The head of Canada’s federal banking regulator won’t consider lifting restrictions that have kept banks and insurers from hiking dividends, offering share buybacks or increasing executive compensation until Covid-19 lockdowns have subsided.
“When we see a clear path to a durable recovery then that becomes possible, and that is certainty not the circumstance in which we find ourselves today,” said Jeremy Rudin, the Superintendent of Financial Institutions, on Monday.
“We would need a substantial reduction in the uncertainty…and we would want to be confident that there is not a second, pandemic-induced setback for the economy before we could give serious consideration to lifting the restrictions.”
Rudin’s remarks come as the globe marks one year since Covid-19 was detected and identified in China, eventually leading to worldwide spread and economic turmoil.
At the onset of the pandemic, OSFI banned executive compensation hikes, dividend increases and common share buybacks in an effort to keep banks and insurers stable even as other companies declared bankruptcy, resorted to mass layoffs and contended with lockdowns that left their businesses closed for long periods of time.
While many sectors have continued to struggle, the major banks and insurers posted a profit in their most recent quarters, prompting questions around whether it’s time to loosen the rules.
While OSFI debates the future of the restrictions, it is watching what approach other countries are taking, said Rudin, while speaking at the Royal Bank of Canada’s Canadian bank CEO conference on Monday.
Regulators in Europe, for example, forced banks to reduce or suspend dividends, he said.
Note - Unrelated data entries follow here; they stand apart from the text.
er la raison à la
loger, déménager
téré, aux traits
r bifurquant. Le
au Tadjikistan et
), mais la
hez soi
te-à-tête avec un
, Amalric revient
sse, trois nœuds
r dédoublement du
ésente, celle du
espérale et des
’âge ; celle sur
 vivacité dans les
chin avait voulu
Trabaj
“The restrictions that we brought in at the onset of the pandemic were much less severe than those of most regulators and supervisors around the world,” he said.
Canadian banks have yet to push the regulator to ease up.
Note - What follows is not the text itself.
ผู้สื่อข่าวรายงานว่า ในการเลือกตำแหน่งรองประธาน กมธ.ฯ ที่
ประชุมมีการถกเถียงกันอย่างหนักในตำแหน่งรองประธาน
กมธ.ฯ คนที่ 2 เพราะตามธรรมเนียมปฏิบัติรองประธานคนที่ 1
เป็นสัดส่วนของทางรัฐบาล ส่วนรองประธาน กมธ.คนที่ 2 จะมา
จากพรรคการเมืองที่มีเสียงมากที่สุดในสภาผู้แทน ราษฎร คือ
Bank of Montreal chief executive Darryl White told the RBC conference that he is “sympathetic” to a longer period of restrictions.
“When you lift restrictions the dividend question is different from the buy back question because buy backs get turned on and off pretty easily, but dividend increases don’t get reversed pretty easily,” he said.
White said he will leave it to regulators to decide when it is appropriate to change the rules, but BMO will be ready to contend with policy shifts whenever they arrive.
When he was asked if the regulations should be eased in December, RBC chief executive Dave McKay said, “caution still should rule the day.”
“I wouldn’t push the regulator right now, but as things progress, as we start to see more stability and clarity in a normalized world, then it would be appropriate.”